--- Excerpts from a dataset ---
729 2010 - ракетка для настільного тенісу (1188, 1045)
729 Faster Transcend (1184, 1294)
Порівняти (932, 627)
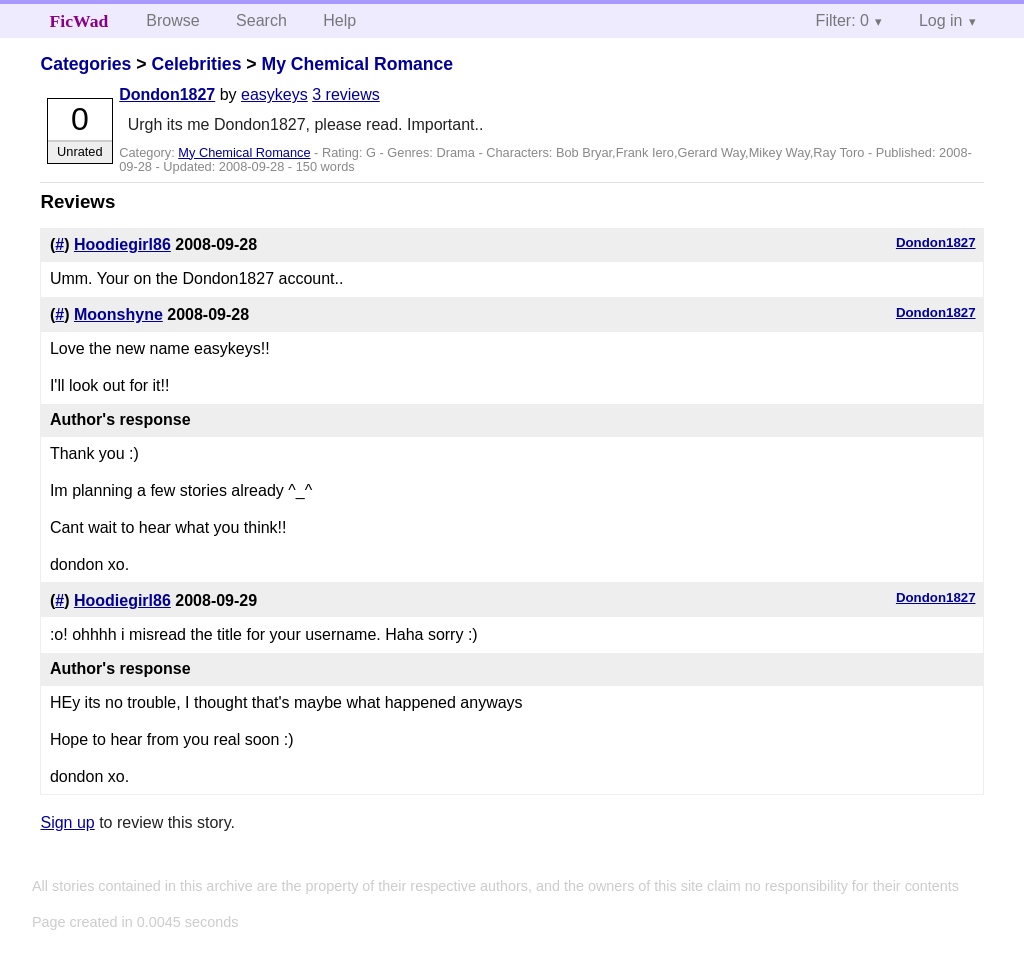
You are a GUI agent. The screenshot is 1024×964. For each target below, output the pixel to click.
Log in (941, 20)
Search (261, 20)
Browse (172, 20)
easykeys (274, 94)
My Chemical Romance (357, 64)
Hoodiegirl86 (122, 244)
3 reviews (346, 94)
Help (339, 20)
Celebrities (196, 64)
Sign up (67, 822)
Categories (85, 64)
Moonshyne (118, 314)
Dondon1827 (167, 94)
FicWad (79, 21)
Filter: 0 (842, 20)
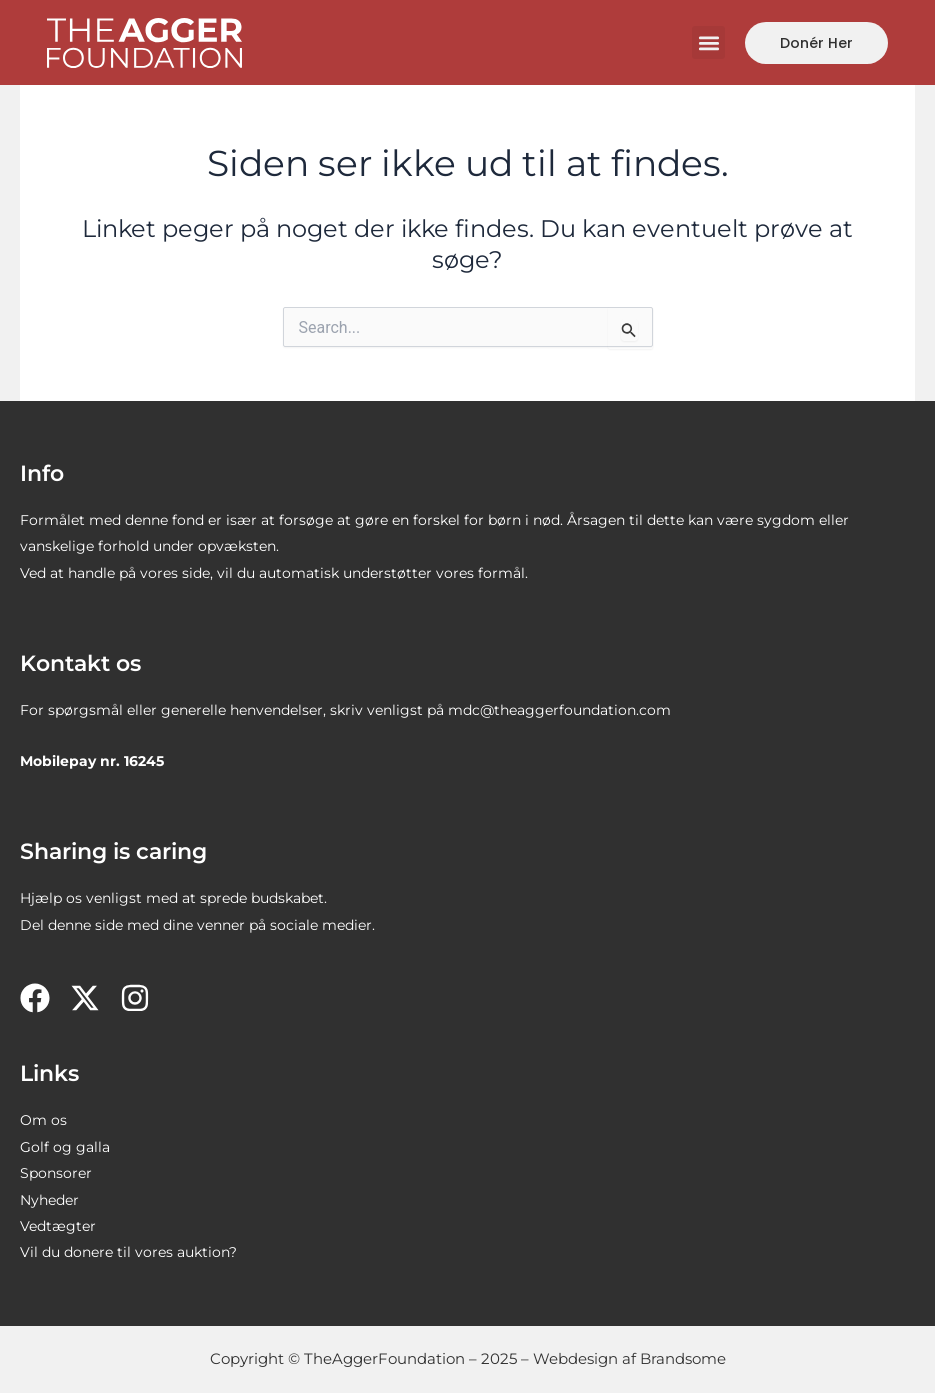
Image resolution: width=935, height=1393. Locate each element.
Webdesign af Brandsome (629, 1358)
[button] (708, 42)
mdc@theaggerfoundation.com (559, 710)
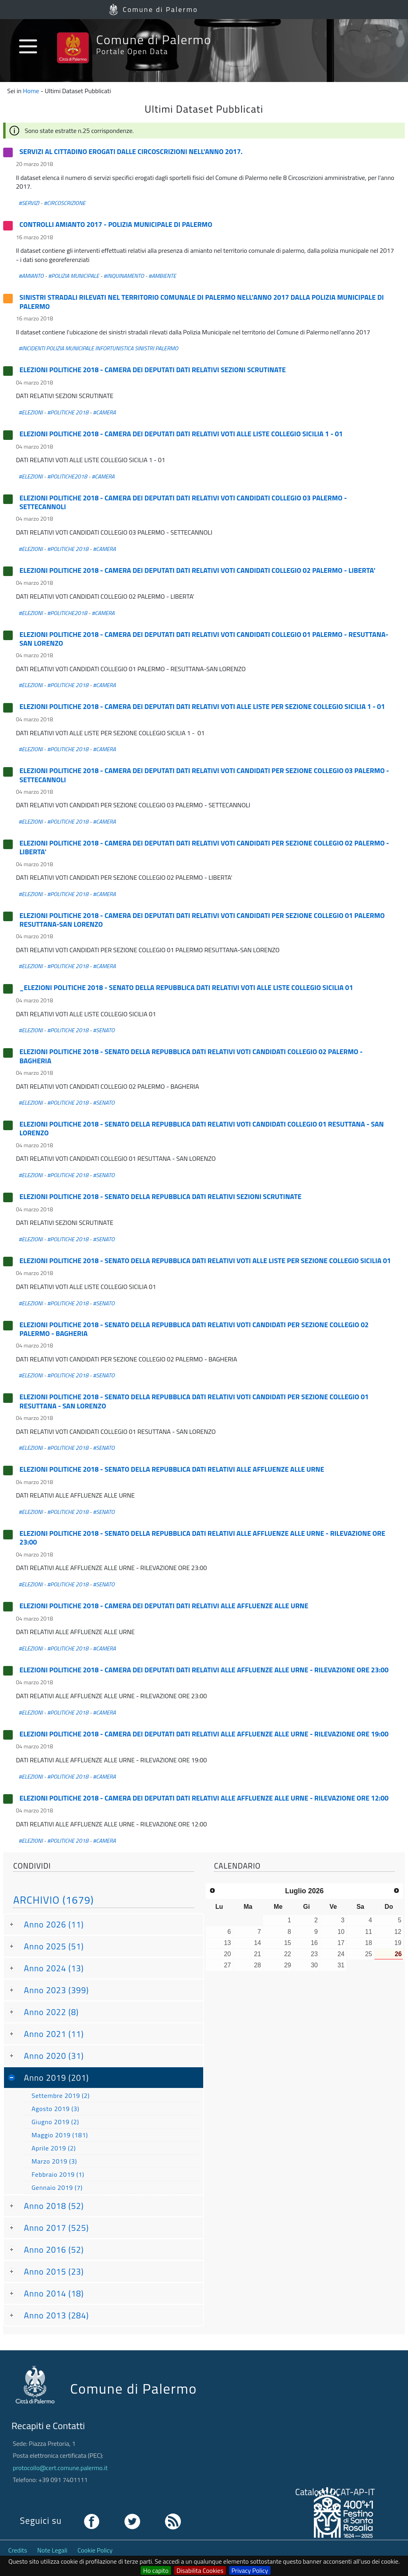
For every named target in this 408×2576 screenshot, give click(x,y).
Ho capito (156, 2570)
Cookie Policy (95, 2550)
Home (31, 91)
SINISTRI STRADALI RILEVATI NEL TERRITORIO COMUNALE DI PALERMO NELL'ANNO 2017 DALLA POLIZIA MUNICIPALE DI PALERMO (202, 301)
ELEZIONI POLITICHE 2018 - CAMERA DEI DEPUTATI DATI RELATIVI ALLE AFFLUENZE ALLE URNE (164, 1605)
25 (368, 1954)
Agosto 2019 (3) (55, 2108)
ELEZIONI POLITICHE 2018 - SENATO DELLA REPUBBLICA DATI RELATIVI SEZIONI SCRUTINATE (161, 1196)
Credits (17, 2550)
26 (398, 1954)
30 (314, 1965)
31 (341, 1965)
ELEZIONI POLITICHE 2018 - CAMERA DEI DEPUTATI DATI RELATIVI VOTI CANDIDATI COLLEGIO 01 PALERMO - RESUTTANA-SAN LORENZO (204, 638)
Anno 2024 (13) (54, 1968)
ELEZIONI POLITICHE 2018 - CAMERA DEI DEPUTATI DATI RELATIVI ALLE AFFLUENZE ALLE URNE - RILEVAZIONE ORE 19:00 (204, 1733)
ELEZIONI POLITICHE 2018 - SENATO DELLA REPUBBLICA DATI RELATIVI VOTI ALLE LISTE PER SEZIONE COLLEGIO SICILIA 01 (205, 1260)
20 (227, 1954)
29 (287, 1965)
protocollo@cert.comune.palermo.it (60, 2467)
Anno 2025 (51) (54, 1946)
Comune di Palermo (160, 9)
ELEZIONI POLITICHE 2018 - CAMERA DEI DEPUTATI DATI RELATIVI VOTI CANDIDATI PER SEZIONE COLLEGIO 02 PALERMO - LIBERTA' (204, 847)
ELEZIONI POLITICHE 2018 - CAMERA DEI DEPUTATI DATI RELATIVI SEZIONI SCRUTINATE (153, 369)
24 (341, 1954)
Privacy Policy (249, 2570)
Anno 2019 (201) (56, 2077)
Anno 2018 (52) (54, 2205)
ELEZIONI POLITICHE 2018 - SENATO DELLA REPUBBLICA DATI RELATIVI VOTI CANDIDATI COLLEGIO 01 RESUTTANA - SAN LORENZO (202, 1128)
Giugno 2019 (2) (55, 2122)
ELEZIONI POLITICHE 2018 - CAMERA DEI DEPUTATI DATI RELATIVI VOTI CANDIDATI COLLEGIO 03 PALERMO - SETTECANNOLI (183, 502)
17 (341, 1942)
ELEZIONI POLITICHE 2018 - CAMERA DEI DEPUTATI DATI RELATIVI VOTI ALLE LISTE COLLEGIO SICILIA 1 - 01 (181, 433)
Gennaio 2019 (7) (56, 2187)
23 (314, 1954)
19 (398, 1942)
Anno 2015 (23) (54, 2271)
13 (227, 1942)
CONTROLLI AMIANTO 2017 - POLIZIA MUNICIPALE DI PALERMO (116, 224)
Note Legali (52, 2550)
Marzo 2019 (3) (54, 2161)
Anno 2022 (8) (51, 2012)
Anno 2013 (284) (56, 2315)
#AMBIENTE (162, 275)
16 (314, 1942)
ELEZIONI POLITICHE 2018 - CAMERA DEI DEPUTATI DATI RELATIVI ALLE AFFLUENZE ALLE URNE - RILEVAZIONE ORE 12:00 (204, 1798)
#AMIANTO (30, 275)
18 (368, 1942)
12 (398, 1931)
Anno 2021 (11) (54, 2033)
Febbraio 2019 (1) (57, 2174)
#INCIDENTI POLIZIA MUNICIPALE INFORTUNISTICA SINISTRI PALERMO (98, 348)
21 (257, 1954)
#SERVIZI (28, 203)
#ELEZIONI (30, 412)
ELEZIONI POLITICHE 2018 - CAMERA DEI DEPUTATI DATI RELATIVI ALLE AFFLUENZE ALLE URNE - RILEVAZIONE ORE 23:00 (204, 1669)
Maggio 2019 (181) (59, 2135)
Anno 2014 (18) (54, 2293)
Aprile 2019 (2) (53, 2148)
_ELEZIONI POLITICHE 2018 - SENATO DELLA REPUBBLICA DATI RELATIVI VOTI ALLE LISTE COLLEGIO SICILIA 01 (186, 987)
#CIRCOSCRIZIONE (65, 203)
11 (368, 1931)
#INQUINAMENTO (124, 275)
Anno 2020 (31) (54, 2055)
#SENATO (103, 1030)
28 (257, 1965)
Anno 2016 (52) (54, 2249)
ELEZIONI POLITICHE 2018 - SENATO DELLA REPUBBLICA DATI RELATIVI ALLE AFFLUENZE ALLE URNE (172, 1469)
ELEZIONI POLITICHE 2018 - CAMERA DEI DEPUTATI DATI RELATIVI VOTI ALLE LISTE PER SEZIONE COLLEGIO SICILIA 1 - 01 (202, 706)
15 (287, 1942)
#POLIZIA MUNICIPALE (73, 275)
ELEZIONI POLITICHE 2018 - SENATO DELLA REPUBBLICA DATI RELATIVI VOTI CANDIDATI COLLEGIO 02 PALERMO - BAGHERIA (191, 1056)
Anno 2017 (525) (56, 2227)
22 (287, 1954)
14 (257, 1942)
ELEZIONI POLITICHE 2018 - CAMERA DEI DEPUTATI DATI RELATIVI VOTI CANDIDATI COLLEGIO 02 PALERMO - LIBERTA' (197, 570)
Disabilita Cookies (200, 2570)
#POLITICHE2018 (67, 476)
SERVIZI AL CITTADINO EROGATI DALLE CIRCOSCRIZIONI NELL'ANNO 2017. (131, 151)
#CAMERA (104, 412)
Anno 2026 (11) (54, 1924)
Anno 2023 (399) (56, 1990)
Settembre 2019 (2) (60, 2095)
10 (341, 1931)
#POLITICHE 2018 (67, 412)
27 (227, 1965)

--- Try it ---
Your task is to write out, exactly, the line that holds "#AMBIENTE (162, 275)" and every line after it until the records end.

--- Result for this task ---
#AMBIENTE (162, 275)
16 (314, 1942)
ELEZIONI POLITICHE 2018 - CAMERA DEI DEPUTATI DATI RELATIVI ALLE AFFLUENZE ALLE URNE - RILEVAZIONE ORE 12:00 (204, 1798)
#AMIANTO (30, 275)
18 (368, 1942)
12 (398, 1931)
Anno 2021 (11) (54, 2033)
Febbraio 2019 (1) (57, 2174)
#INCIDENTI POLIZIA MUNICIPALE INFORTUNISTICA SINISTRI PALERMO (98, 348)
21 (257, 1954)
#SERVIZI (28, 203)
#ELEZIONI (30, 412)
ELEZIONI POLITICHE 2018 - CAMERA DEI DEPUTATI DATI RELATIVI ALLE AFFLUENZE ALLE URNE - RILEVAZIONE ORE 23:00 (204, 1669)
Maggio 2019 (181) (59, 2135)
Anno 2014 (18) (54, 2293)
Aprile 2019 (2) (53, 2148)
_ELEZIONI POLITICHE 2018 - SENATO DELLA REPUBBLICA DATI RELATIVI VOTI ALLE LISTE COLLEGIO SICILIA 01 (186, 987)
#CIRCOSCRIZIONE (65, 203)
11 (368, 1931)
#INQUINAMENTO (124, 275)
Anno 2020 (31) (54, 2055)
#SENATO (103, 1030)
28 (257, 1965)
Anno 2016 (52) (54, 2249)
ELEZIONI POLITICHE 2018 - SENATO DELLA REPUBBLICA DATI RELATIVI ALLE AFFLUENZE ALLE URNE (172, 1469)
ELEZIONI POLITICHE 2018 - CAMERA DEI DEPUTATI DATI RELATIVI VOTI ALLE LISTE PER SEZIONE COLLEGIO SICILIA 1 - 01 (202, 706)
15 (287, 1942)
#POLIZIA MUNICIPALE (73, 275)
ELEZIONI POLITICHE 2018 - SENATO DELLA REPUBBLICA DATI RELATIVI VOTI CANDIDATI COLLEGIO 02 PALERMO - BAGHERIA (191, 1056)
Anno 2017 (525) (56, 2227)
22 (287, 1954)
14 (257, 1942)
ELEZIONI POLITICHE 2018 - CAMERA DEI DEPUTATI DATI RELATIVI VOTI CANDIDATI COLLEGIO 02 PALERMO - LIBERTA' (197, 570)
Disabilita Cookies (200, 2570)
#POLITICHE2018 (67, 476)
SERVIZI AL CITTADINO EROGATI DALLE CIRCOSCRIZIONI NELL'ANNO 2017. (131, 151)
#CAMERA (104, 412)
Anno 2026 (11) (54, 1924)
Anno 2023 (399) (56, 1990)
Settembre 2019 (2) (60, 2095)
10 (341, 1931)
#POLITICHE 2018 (67, 412)
27 (227, 1965)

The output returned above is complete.